[Dataset entries]
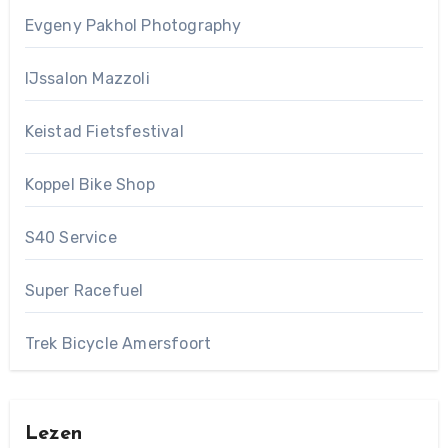
Evgeny Pakhol Photography
IJssalon Mazzoli
Keistad Fietsfestival
Koppel Bike Shop
S40 Service
Super Racefuel
Trek Bicycle Amersfoort
Lezen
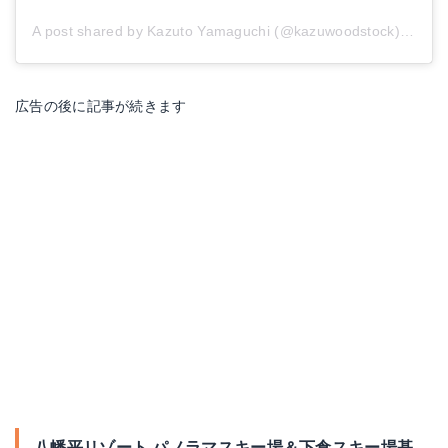
A post shared by Kazuto Yamaguchi (@kazuwoodstock)
on
Jan
広告の後に記事が続きます
八幡平リゾート パノラマスキー場＆下倉スキー場基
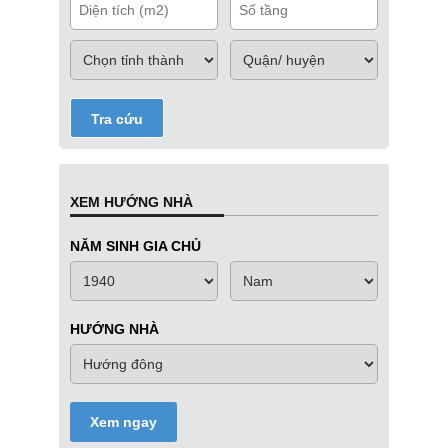
Tra cứu
XEM HƯỚNG NHÀ
NĂM SINH GIA CHỦ
HƯỚNG NHÀ
Xem ngay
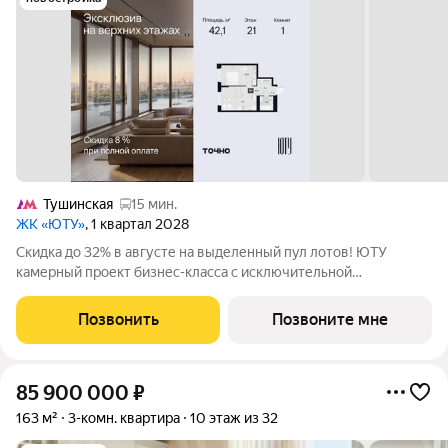
Тушинская
15 мин.
ЖК «ЮТУ»
, 1 квартал 2028
Скидка до 32% в августе на выделенный пул лотов! ЮТУ
камерный проект бизнес-класса с исключительной
архитектурой, видовыми квартирами и подходом к большой
благоустроенной набережной канала имени Москвы. Проект
Позвонить
Позвоните мне
создает идеальный баланс жизни в
85 900 000
₽
163 м²
3-комн. квартира
10 этаж из 32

[PROBLEM]:
Your answer must be an exact copy of the records, without the pictures.

[SOLUTION]:
Evgeny Pakhol Photography
IJssalon Mazzoli
Keistad Fietsfestival
Koppel Bike Shop
S40 Service
Super Racefuel
Trek Bicycle Amersfoort
Lezen
A post shared by Kazuto Yamaguchi (@kazuwoodstock)
on
Jan
広告の後に記事が続きます
八幡平リゾート パノラマスキー場＆下倉スキー場基
Tra cứu
XEM HƯỚNG NHÀ
NĂM SINH GIA CHỦ
HƯỚNG NHÀ
Xem ngay
Тушинская
15 мин.
ЖК «ЮТУ»
, 1 квартал 2028
Скидка до 32% в августе на выделенный пул лотов! ЮТУ
камерный проект бизнес-класса с исключительной
архитектурой, видовыми квартирами и подходом к большой
благоустроенной набережной канала имени Москвы. Проект
Позвонить
Позвоните мне
создает идеальный баланс жизни в
85 900 000
₽
163 м²
3-комн. квартира
10 этаж из 32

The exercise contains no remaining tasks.